What is the Shaheen Amendment?
On May 24, 2012 the Senate Armed Services Committee adopted, in a bipartisan vote, an amendment to the Fiscal Year 2013 National Defense Authorization Act (NDAA) offered by Senator Jeanne Shaheen (D-NH) that would reverse the ban on military insurance coverage of abortion after rape or incest.
Today more than 400,000 women serve in the Armed Forces and defend our nation. Their families and dependents also serve and sacrifice. Yet they are denied insurance coverage of abortion if they become pregnant as a result of rape and incest. Federal law allows service women and military dependents to obtain abortion care in a military facility if they become pregnant after rape or incest but they are made to pay out-of-pocket for abortion care. Federal insurance coverage is only available if the woman's life is endangered by the pregnancy.
This policy is unfair and unjust given the sacrifices of our military women, wives and daughters. Our government provides civilian women, like federal employees, with insurance coverage for abortion in the case of rape and incest and it should provide servicewomen and dependents with the same care. It is a basic matter of fairness.
Will military doctors who oppose abortion be forced to provide them?
No. Claims that military physicians would be forced to provide abortions even if they have a religious or moral objection are absolutely false and, in this circumstance, are misdirected. The Shaheen Amendment is about insurance coverage. Moreover, military policy has long provided conscience protections for those military health care professionals who object to abortion—these protections were in effect even during the brief period when the private funding ban was lifted in 1993-1995 and remain in effect today.

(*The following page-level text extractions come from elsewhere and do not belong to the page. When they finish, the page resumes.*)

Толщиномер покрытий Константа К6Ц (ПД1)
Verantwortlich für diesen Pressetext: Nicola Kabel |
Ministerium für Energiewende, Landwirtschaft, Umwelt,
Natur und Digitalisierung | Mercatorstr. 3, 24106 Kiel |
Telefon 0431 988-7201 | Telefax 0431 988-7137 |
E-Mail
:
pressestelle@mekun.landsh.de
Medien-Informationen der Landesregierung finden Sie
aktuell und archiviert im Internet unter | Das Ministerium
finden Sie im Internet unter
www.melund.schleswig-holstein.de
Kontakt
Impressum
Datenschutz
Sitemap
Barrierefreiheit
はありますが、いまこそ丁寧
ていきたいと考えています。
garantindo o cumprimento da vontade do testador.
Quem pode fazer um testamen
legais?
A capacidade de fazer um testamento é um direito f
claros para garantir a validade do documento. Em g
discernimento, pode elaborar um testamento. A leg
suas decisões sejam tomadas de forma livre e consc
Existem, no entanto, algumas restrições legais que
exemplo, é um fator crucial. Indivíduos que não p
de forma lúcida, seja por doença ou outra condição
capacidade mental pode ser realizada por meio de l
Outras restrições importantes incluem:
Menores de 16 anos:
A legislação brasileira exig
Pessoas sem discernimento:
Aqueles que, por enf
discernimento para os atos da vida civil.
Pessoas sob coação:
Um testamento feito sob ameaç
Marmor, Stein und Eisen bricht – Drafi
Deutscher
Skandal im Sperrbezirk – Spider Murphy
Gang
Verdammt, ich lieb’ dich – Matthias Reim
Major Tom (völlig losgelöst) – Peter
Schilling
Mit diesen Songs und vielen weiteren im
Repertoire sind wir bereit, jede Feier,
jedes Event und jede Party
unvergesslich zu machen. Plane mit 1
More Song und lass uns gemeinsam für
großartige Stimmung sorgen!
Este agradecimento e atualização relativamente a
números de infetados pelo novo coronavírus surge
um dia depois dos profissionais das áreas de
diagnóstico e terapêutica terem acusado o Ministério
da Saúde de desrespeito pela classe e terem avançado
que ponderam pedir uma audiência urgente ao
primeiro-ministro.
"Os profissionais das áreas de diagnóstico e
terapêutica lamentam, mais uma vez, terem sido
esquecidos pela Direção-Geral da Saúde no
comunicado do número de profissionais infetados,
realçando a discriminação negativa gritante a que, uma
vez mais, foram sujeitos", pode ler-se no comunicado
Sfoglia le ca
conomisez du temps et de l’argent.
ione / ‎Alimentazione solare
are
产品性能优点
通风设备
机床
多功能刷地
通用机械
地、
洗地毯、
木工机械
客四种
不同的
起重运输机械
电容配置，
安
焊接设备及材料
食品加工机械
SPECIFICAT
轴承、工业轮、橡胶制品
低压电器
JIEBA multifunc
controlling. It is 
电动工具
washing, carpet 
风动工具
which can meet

Does our government provide insurance coverage of abortion for other women?
Yes. The federal government provides insurance coverage of abortion for other women who rely on the government for their health care including: federal employees, members of Congress and their dependents, women who rely on Medicaid and Medicare, federal inmates, and Native American women who rely on Indian Health Services.
What is the MARCH Act?
The Military Access to Reproductive Care and Health for Military Women Act (MARCH for Military Women Act) was introduced in the Senate (S. 1925) and in the House (H.R. 2085) in 2011. The bill will fix two serious inequities facing women in the military in need of abortion care.
First, the MARCH Act will allow federal health insurance coverage for abortion to servicewomen and military wives and daughters who become pregnant as a result of rape or incest. Today, this coverage is only available in cases where the woman's life is endangered; military women, wives and daughters who choose to end a pregnancy caused by rape or incest must pay out-of-pocket for care.
Second, the MARCH Act will allow servicewomen and dependents to use their own money to obtain an abortion on a military facility in circumstances other than rape, incest, life endangerment (e.g., where her health is endangered by the pregnancy). Current law forbids military treatment facilities from providing abortion except in cases of rape, incest, or life endangerment—even if the woman pays with their own funds.